Kesempurnaan pengaturan dan pengendaliannya terhadap kerajaannya sendiri, menunjukkan
kecerdasan, ketelitian, dan keprofesionalan sebagaimana ia lalu berkata:
"Mengapa aku tidak melihat hud-hud, apakah dia Termasuk yang tidak hadir?”.
Maksudnya, apakah tidak terjangkaunya hud-hud dari penglihatanku menunjukkan
kurangnya pengetahuanku kepadanya karena ia bersembunyi diantara kumpulan yang
sangat besar ini? Ataukah memang ia absen (tidak hadir) tanpa izin atau tanpa
perintah dariku?!.[1]
Maka saat itu Sulaiman marah, dan mengancamnya dengan ancaman yang keras, لأعذبنه عذابا شديدا “Sungguh aku benar-benar akan mengazabnya
dengan adzab yang keras”. Ibnu Abbas menafsirkan bahwa maksud adzab yang
keras adalah mencabut bulu-bulunya.[2] “atau
benar-benar aku akan menyembelihnya kecuali jika benar-benar dia datang
kepadaku dengan alasan yang terang". Atas ketidak hadiran Hud-hud pun
menunjukkan sifat wara’ (ekstra hati-hati) dan keadilan yang dimiliki oleh
Sulaiman. Beliau tidak bersumpah atas dasar hanya sekedar akan menghukumnya
dengan siksaan atau dengan membunuhnya, karena hal itu tidak mungkin terjadi
kecuali karena suatu dosa, sedangkan keabsenan Hud-hud bisa jadi karena suatu
alasan yang jelas yang tidak diketahuinya. Karena itulah Sulaiman memberikan
pengecualian disebabkan sifat wara’ dan kecerdasan yang dimilikinya.[3]

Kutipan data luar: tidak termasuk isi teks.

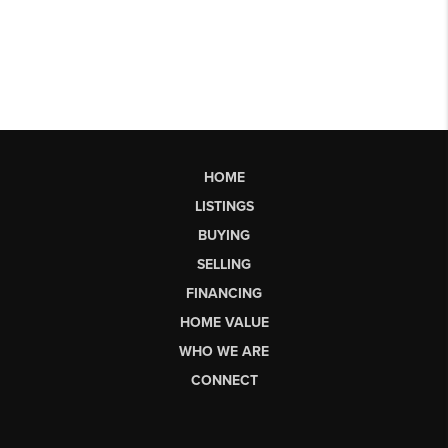
HOME
LISTINGS
BUYING
SELLING
FINANCING
HOME VALUE
WHO WE ARE
CONNECT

“Maka tidak lama kemudian”. Maksudnya, kemudian Hud-hud datang. Ini membuktikan
betapa segannya para tentara itu kepada Sulaiman dan menunjukkan betapa
patuhnya mereka kepada perintahnya, sampai-sampai burung Hud-hud yang telah
terlambat karena adanya alasan yang sangat jelas tidak mampu untuk terlambat
dalam waktu yang cukup lama. Di hadapan Sulaiman Hud-hud menjelaskan alasan
keterlambatannya, ia mengetahui sebuah kaum yang tidak terjangkau oleh pantauan
Sulaiman. Kaum itu adalah Saba’ nama suatu kabilah yang terkenal di negeri
Yaman.
Hud-hud berkata, “Sesungguhnya aku menjumpai seorang wanita yang
memerintah mereka, dan dia dianugerahi segala sesuatu serta mempunyai
singgasana yang besar”. Al-Hasan Al-Bashri menyebutkan nama lengkap ratu Saba’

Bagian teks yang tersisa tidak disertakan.